*WHAT THE TASK ASKS*.
Go through the listing below and say how many lines include "Consumer". Give the number by itself.

*TASK INPUTS*.
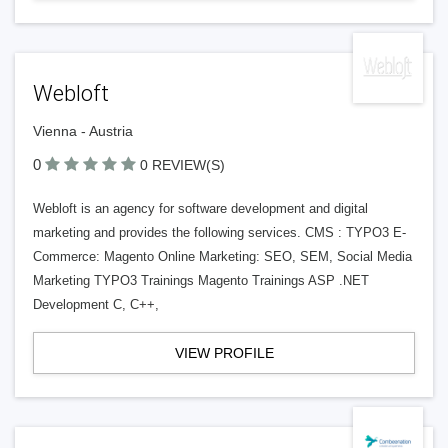
Webloft
Vienna - Austria
0
0 REVIEW(S)
Webloft is an agency for software development and digital
marketing and provides the following services. CMS : TYPO3 E-
Commerce: Magento Online Marketing: SEO, SEM, Social Media
Marketing TYPO3 Trainings Magento Trainings ASP .NET
Development C, C++,
VIEW PROFILE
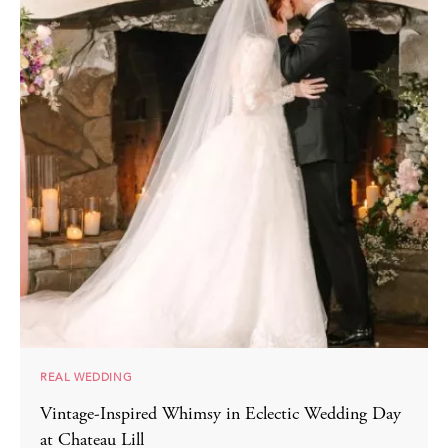
REAL WEDDING
Vintage-Inspired Whimsy in Eclectic Wedding Day
at Chateau Lill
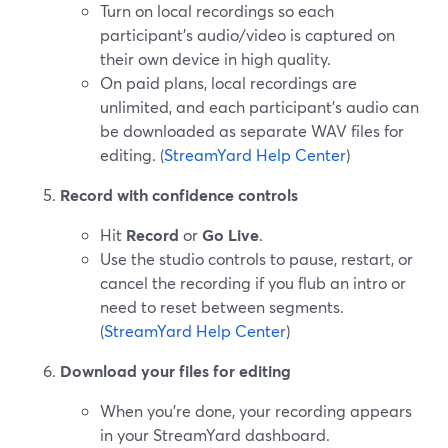
Turn on local recordings so each
participant’s audio/video is captured on
their own device in high quality.
On paid plans, local recordings are
unlimited, and each participant’s audio can
be downloaded as separate WAV files for
editing. (
StreamYard Help Center
)
Record with confidence controls
Hit
Record
or
Go Live
.
Use the studio controls to pause, restart, or
cancel the recording if you flub an intro or
need to reset between segments.
(
StreamYard Help Center
)
Download your files for editing
When you’re done, your recording appears
in your StreamYard dashboard.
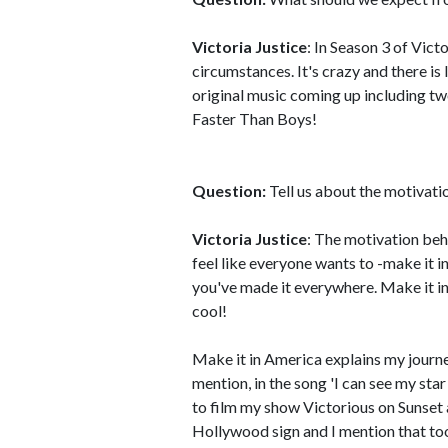
Victoria Justice
: In Season 3 of Vict
circumstances. It's crazy and there i
original music coming up including tw
Faster Than Boys!
Question:
Tell us about the motivati
Victoria Justice
: The motivation beh
feel like everyone wants to -make it in
you've made it everywhere. Make it in
cool!
Make it in America explains my journey
mention, in the song 'I can see my sta
to film my show Victorious on Sunset
Hollywood sign and I mention that too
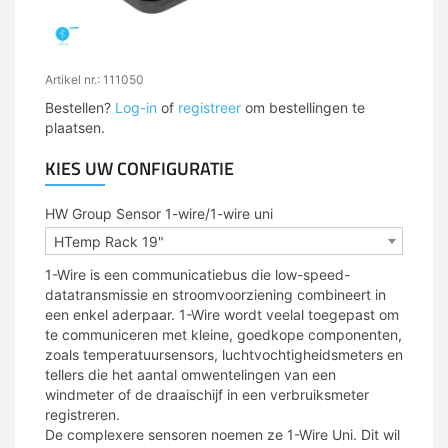
Artikel nr.: 111050
Bestellen?
Log-in
of
registreer
om bestellingen te
plaatsen.
KIES UW CONFIGURATIE
HW Group Sensor 1-wire/1-wire uni
HTemp Rack 19"
1-Wire is een communicatiebus die low-speed-
datatransmissie en stroomvoorziening combineert in
een enkel aderpaar. 1-Wire wordt veelal toegepast om
te communiceren met kleine, goedkope componenten,
zoals temperatuursensors, luchtvochtigheidsmeters en
tellers die het aantal omwentelingen van een
windmeter of de draaischijf in een verbruiksmeter
registreren.
De complexere sensoren noemen ze 1-Wire Uni. Dit wil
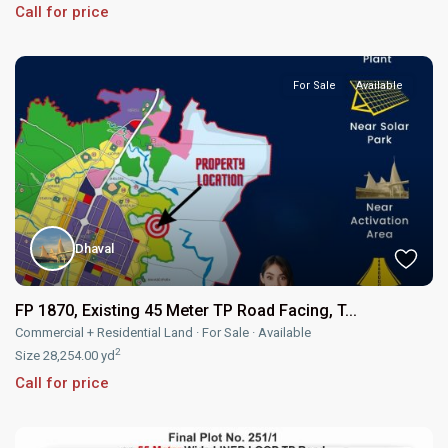
Call for price
For Sale
Available
Dhaval
FP 1870, Existing 45 Meter TP Road Facing, T...
Commercial + Residential Land
·
For Sale
·
Available
2
Size
28,254.00 yd
Call for price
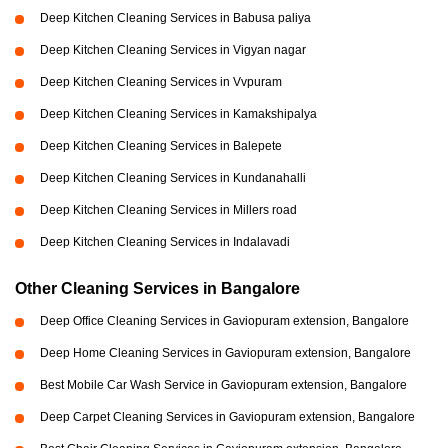
Deep Kitchen Cleaning Services in Babusa paliya
Deep Kitchen Cleaning Services in Vigyan nagar
Deep Kitchen Cleaning Services in Vvpuram
Deep Kitchen Cleaning Services in Kamakshipalya
Deep Kitchen Cleaning Services in Balepete
Deep Kitchen Cleaning Services in Kundanahalli
Deep Kitchen Cleaning Services in Millers road
Deep Kitchen Cleaning Services in Indalavadi
Other Cleaning Services in Bangalore
Deep Office Cleaning Services in Gaviopuram extension, Bangalore
Deep Home Cleaning Services in Gaviopuram extension, Bangalore
Best Mobile Car Wash Service in Gaviopuram extension, Bangalore
Deep Carpet Cleaning Services in Gaviopuram extension, Bangalore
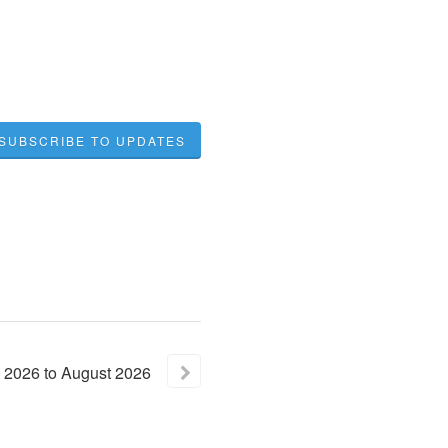
SUBSCRIBE TO UPDATES
2026
to
August
2026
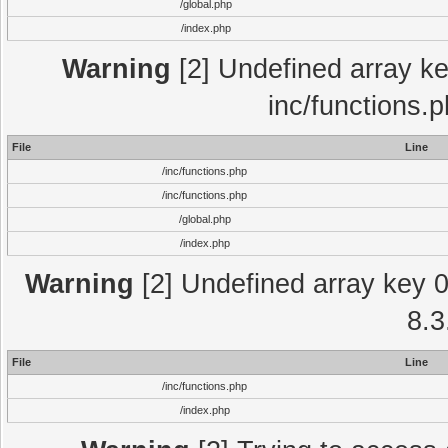
/global.php
/index.php
Warning
[2] Undefined array key
inc/functions.
File
Line
/inc/functions.php
/inc/functions.php
/global.php
/index.php
Warning
[2] Undefined array key 0 
8.3
File
Line
/inc/functions.php
/index.php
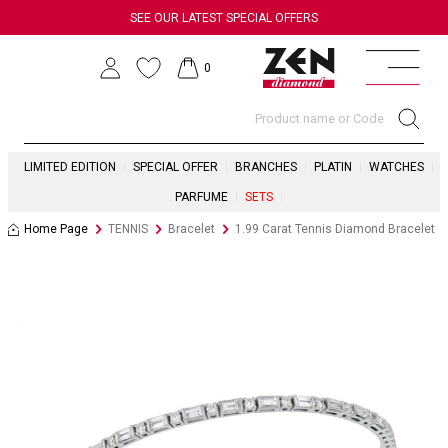
SEE OUR LATEST SPECIAL OFFERS
0
LIMITED EDITION
SPECIAL OFFER
BRANCHES
PLATIN
WATCHES
PARFUME
SETS
Home Page
TENNIS
Bracelet
1.99 Carat Tennis Diamond Bracelet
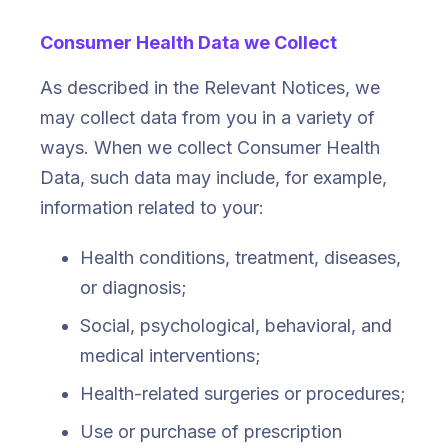
Consumer Health Data we Collect
As described in the Relevant Notices, we
may collect data from you in a variety of
ways. When we collect Consumer Health
Data, such data may include, for example,
information related to your:
Health conditions, treatment, diseases,
or diagnosis;
Social, psychological, behavioral, and
medical interventions;
Health-related surgeries or procedures;
Use or purchase of prescription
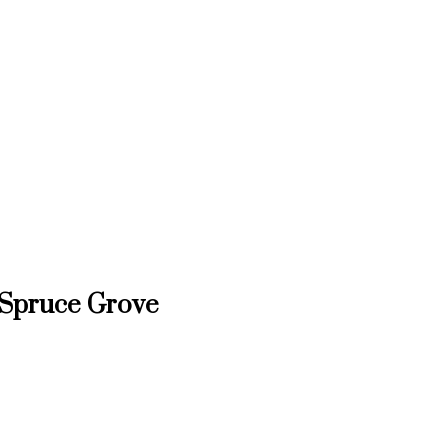
, Spruce Grove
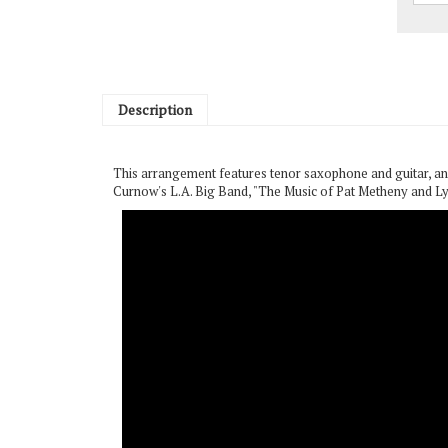
Description
This arrangement features tenor saxophone and guitar, and
Curnow's L.A. Big Band, "The Music of Pat Metheny and Ly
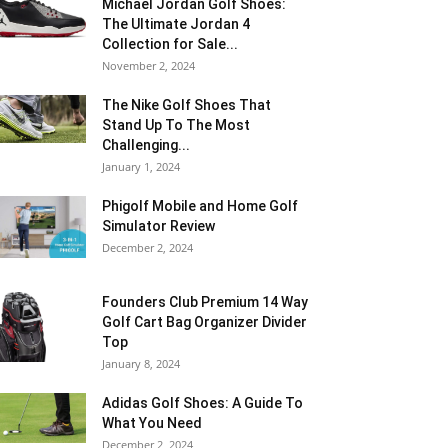
Michael Jordan Golf Shoes:
The Ultimate Jordan 4
Collection for Sale...
November 2, 2024
The Nike Golf Shoes That
Stand Up To The Most
Challenging...
January 1, 2024
Phigolf Mobile and Home Golf
Simulator Review
December 2, 2024
Founders Club Premium 14 Way
Golf Cart Bag Organizer Divider
Top
January 8, 2024
Adidas Golf Shoes: A Guide To
What You Need
December 2, 2024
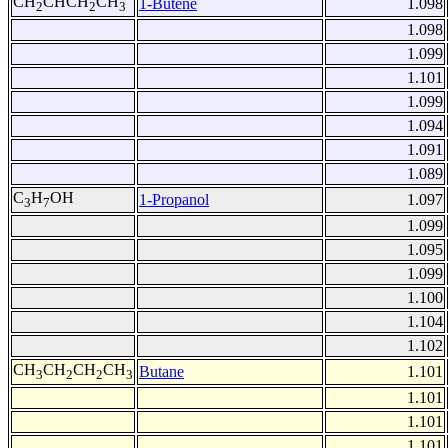
CH
CHCH
CH
1-Butene
1.098
2
2
3
1.098
1.099
1.101
1.099
1.094
1.091
1.089
C
H
OH
1-Propanol
1.097
3
7
1.099
1.095
1.099
1.100
1.104
1.102
CH
CH
CH
CH
Butane
1.101
3
2
2
3
1.101
1.101
1.101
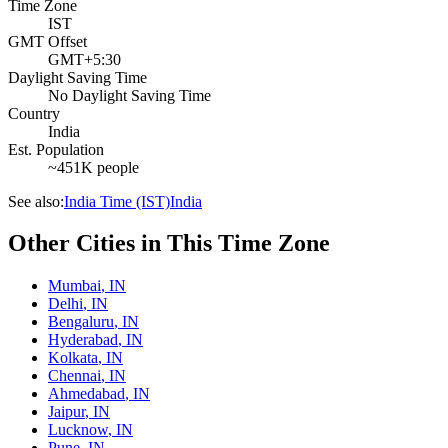
Time Zone
IST
GMT Offset
GMT+5:30
Daylight Saving Time
No Daylight Saving Time
Country
India
Est. Population
~451K people
See also:
India Time (IST)
India
Other Cities in This Time Zone
Mumbai
,
IN
Delhi
,
IN
Bengaluru
,
IN
Hyderabad
,
IN
Kolkata
,
IN
Chennai
,
IN
Ahmedabad
,
IN
Jaipur
,
IN
Lucknow
,
IN
Pune
,
IN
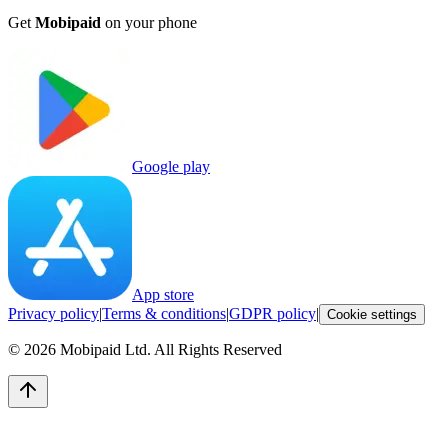
Get
Mobipaid
on your phone
Google play
App store
Privacy policy
|
Terms & conditions
|
GDPR policy
|
Cookie settings
©
2026
Mobipaid Ltd.
All Rights Reserved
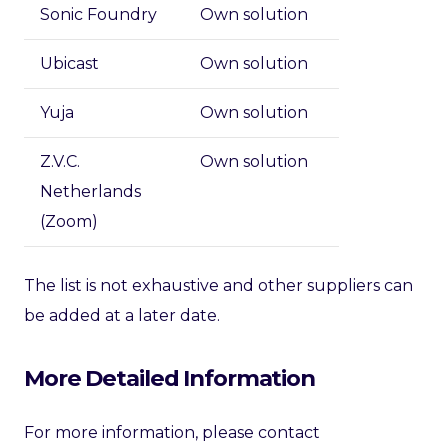
Sonic Foundry
Own solution
Ubicast
Own solution
Yuja
Own solution
Z.V.C.
Own solution
Netherlands
(Zoom)
The list is not exhaustive and other suppliers can
be added at a later date.
More Detailed Information
For more information, please contact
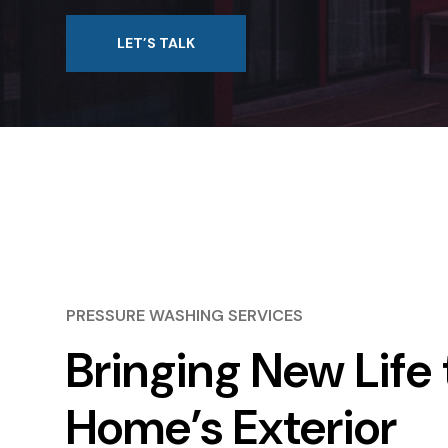
LET’S TALK
PRESSURE WASHING SERVICES
Bringing New Life 
Home’s Exterior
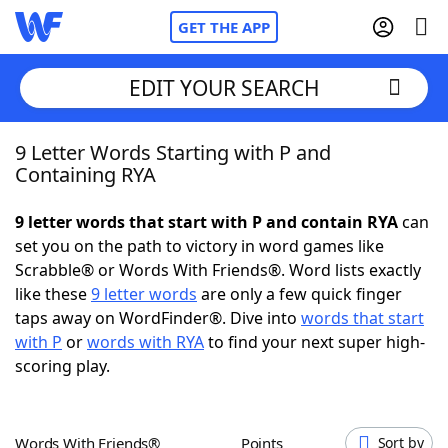
GET THE APP
EDIT YOUR SEARCH
9 Letter Words Starting with P and
Home
Containing RYA
Words With Friends
Cheat
9 letter words that start with P and contain RYA
can
set you on the path to victory in word games like
NYT Crossplay Cheat
Scrabble® or Words With Friends®. Word lists exactly
like these
9 letter words
are only a few quick finger
Scrabble
Helpers
taps away on WordFinder®. Dive into
words that start
with P
or
words with RYA
to find your next super high-
scoring play.
Today's NYT Games
Hints & Answers
Word Games
Helpers
Words With Friends®
Points
Sort by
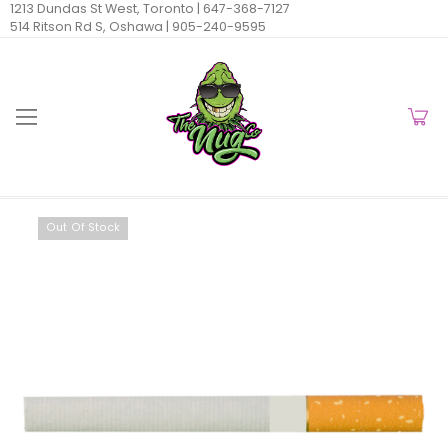
1213 Dundas St West, Toronto |
647-368-7127
514 Ritson Rd S, Oshawa |
905-240-9595
Out Of Stock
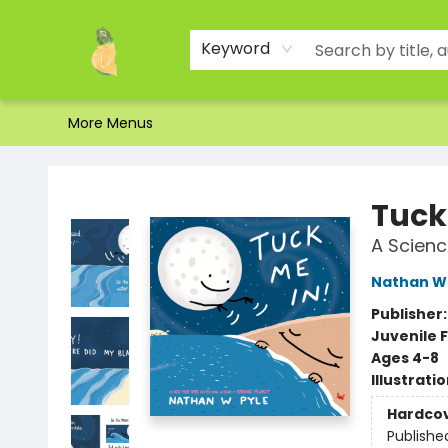
Home
Shop
About Us
Brands
Events
Contact & Hours
Gift Certificates & Gift Bags
Newsletter
Ordering and Shipping
Parking
Photos
Site Navigation
Keyword
More Menus
Toad Hall Toys Inc.
Tuck
A Scienc
Nathan W 
Publisher
Juvenile F
Ages 4-8
Illustrati
Hardco
Publishe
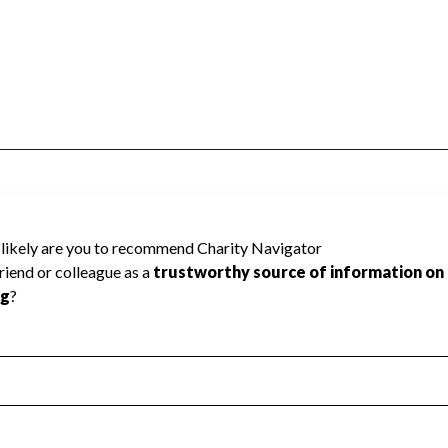
LD MONROE cannot be rated because
 required to create a star rating.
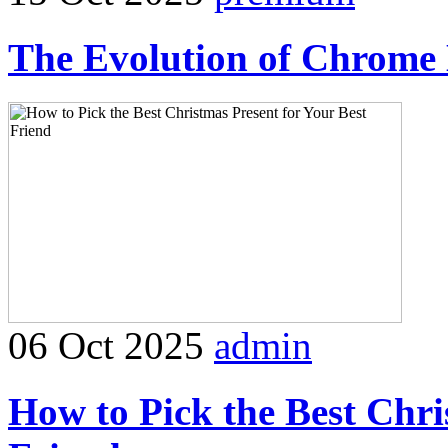
The Evolution of Chrome 
06 Oct 2025
admin
How to Pick the Best Chri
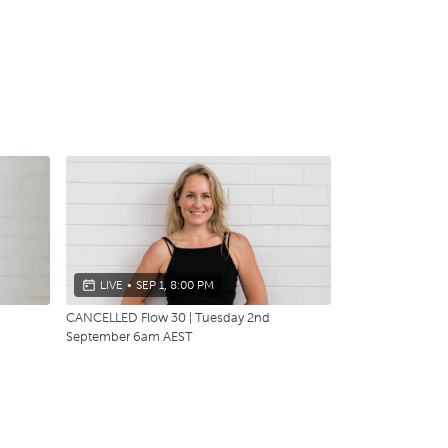
LIVE
•
SEP 1, 8:00 PM
CANCELLED Flow 30 | Tuesday 2nd
September 6am AEST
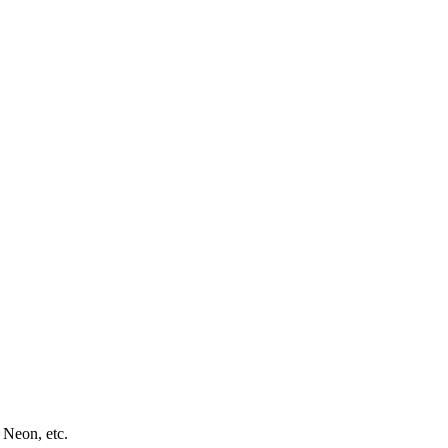
 Neon, etc.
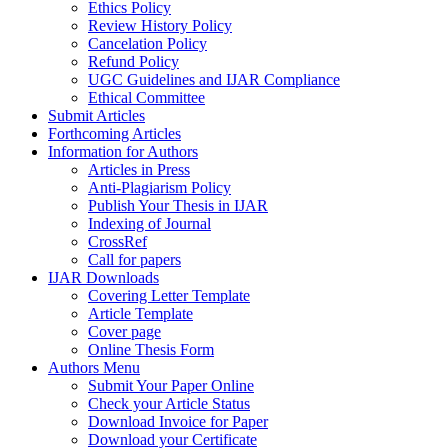
Ethics Policy
Review History Policy
Cancelation Policy
Refund Policy
UGC Guidelines and IJAR Compliance
Ethical Committee
Submit Articles
Forthcoming Articles
Information for Authors
Articles in Press
Anti-Plagiarism Policy
Publish Your Thesis in IJAR
Indexing of Journal
CrossRef
Call for papers
IJAR Downloads
Covering Letter Template
Article Template
Cover page
Online Thesis Form
Authors Menu
Submit Your Paper Online
Check your Article Status
Download Invoice for Paper
Download your Certificate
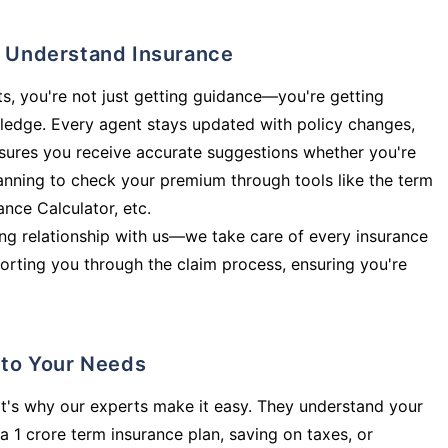
ly Understand Insurance
s, you're not just getting guidance—you're getting
ledge. Every agent stays updated with policy changes,
sures you receive accurate suggestions whether you're
planning to check your premium through tools like the term
rance Calculator, etc.
long relationship with us—we take care of every insurance
orting you through the claim process, ensuring you're
d to Your Needs
t's why our experts make it easy. They understand your
a 1 crore term insurance plan, saving on taxes, or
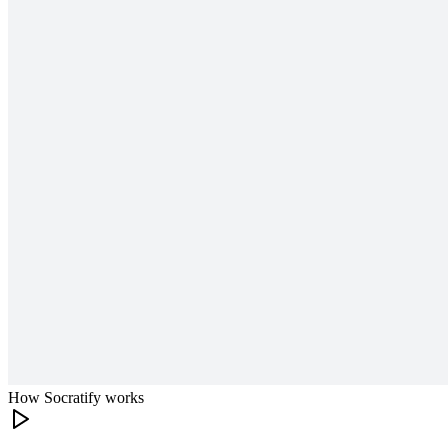
How Socratify works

*PROBLEM SOLUTION*.
2